Transcribe each entry exactly, without pictures.
Top of Study material
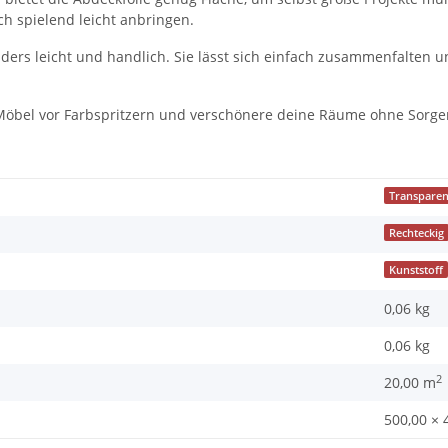
ch spielend leicht anbringen.
nders leicht und handlich. Sie lässt sich einfach zusammenfalten 
Möbel vor Farbspritzern und verschönere deine Räume ohne Sorgen! 
Transparen
Rechteckig
Kunststoff
0,06 kg
0,06
kg
2
20,00 m
500,00 × 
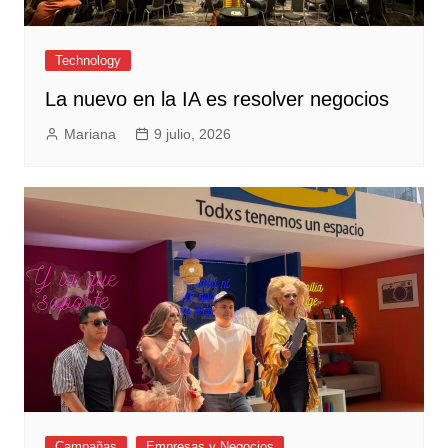
Technology
La nuevo en la IA es resolver negocios
Mariana
9 julio, 2026
Campañas
Empresas y Negocios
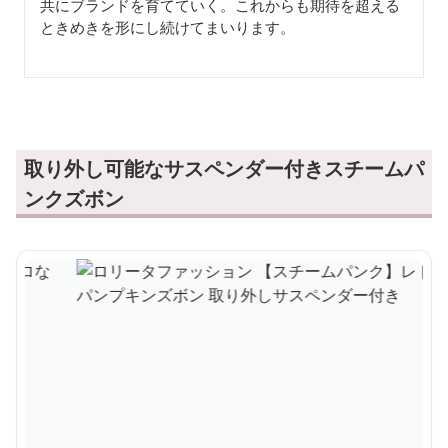
共にブランドを育てていく。これからも期待を超える
ときめきを形にし続けてまいります。
取り外し可能なサスペンダー付きスチームパ
ンクズボン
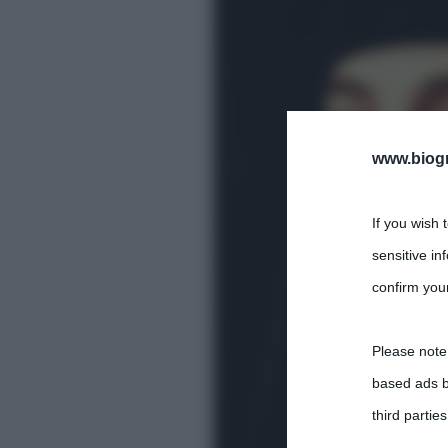
www.biogra
If you wish 
sensitive in
confirm your
Please note
based ads b
third parties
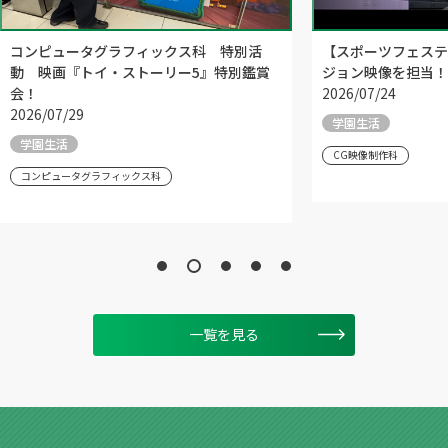
コンピュータグラフィックス科 特別活
【スポーツフェステ
動 映画『トイ・ストーリー5』特別鑑賞
ジョン映像を担当！
会！
2026/07/24
2026/07/29
学園生活
学園生活
CG映像制作科
コンピュータグラフィックス科
一覧を見る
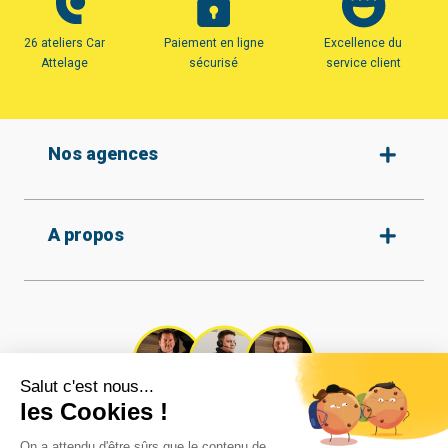
26 ateliers Car
Paiement en ligne
Excellence du
Attelage
sécurisé
service client
Nos agences
Amiens
A propos
Armentières
Arras
Beauvais
Qui sommes-nous ?
Protection des données
Boulogne-sur-mer
Nos agences
Conditions générales de
Calais
vente
Recrutement
Cambrai
Tous nos attelages
Nos vidéos
Caudry
Réalisations
Contact
Coignières
Mentions légales
Besoin d'aide ?
Compiègne
Cookies
Nos experts vous répondent dans les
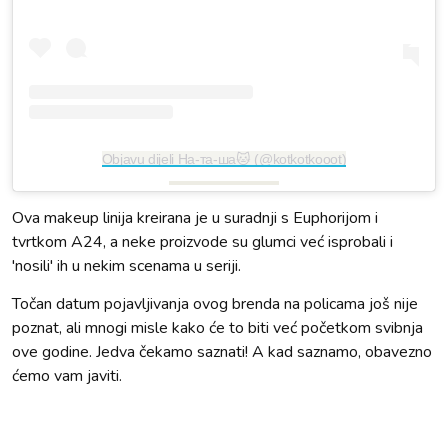
Objavu dijeli На-та-ша🐱 (@kotkotkooot)
Ova makeup linija kreirana je u suradnji s Euphorijom i
tvrtkom A24, a neke proizvode su glumci već isprobali i
'nosili' ih u nekim scenama u seriji.
Točan datum pojavljivanja ovog brenda na policama još nije
poznat, ali mnogi misle kako će to biti već početkom svibnja
ove godine. Jedva čekamo saznati! A kad saznamo, obavezno
ćemo vam javiti.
Bottom of Study material
• **Task result**:
ch spielend leicht anbringen.
nders leicht und handlich. Sie lässt sich einfach zusammenfalten 
Möbel vor Farbspritzern und verschönere deine Räume ohne Sorgen! 
Transparen
Rechteckig
Kunststoff
0,06 kg
0,06
kg
2
20,00 m
500,00 × 
Technology
La nuevo en la IA es resolver negocios
Mariana
9 julio, 2026
Campañas
Empresas y Negocios
共にブランドを育てていく。これからも期待を超える
ときめきを形にし続けてまいります。
取り外し可能なサスペンダー付きスチームパ
ンクズボン
www.biogra
If you wish 
sensitive in
confirm your
Please note
based ads b
third parties
コンピュータグラフィックス科 特別活
【スポーツフェステ
動 映画『トイ・ストーリー5』特別鑑賞
ジョン映像を担当！
会！
2026/07/24
2026/07/29
学園生活
学園生活
CG映像制作科
コンピュータグラフィックス科
一覧を見る
26 ateliers Car
Paiement en ligne
Excellence du
Attelage
sécurisé
service client
Nos agences
Amiens
A propos
Armentières
Arras
Beauvais
Qui sommes-nous ?
Protection des données
Boulogne-sur-mer
Nos agences
Conditions générales de
Calais
vente
Recrutement
Cambrai
Tous nos attelages
Nos vidéos
Caudry
Réalisations
Contact
Coignières
Mentions légales
Besoin d'aide ?
Compiègne
Cookies
Nos experts vous répondent dans les
Objavu dijeli На-та-ша🐱 (@kotkotkooot)
Ova makeup linija kreirana je u suradnji s Euphorijom i
tvrtkom A24, a neke proizvode su glumci već isprobali i
'nosili' ih u nekim scenama u seriji.
Točan datum pojavljivanja ovog brenda na policama još nije
poznat, ali mnogi misle kako će to biti već početkom svibnja
ove godine. Jedva čekamo saznati! A kad saznamo, obavezno
ćemo vam javiti.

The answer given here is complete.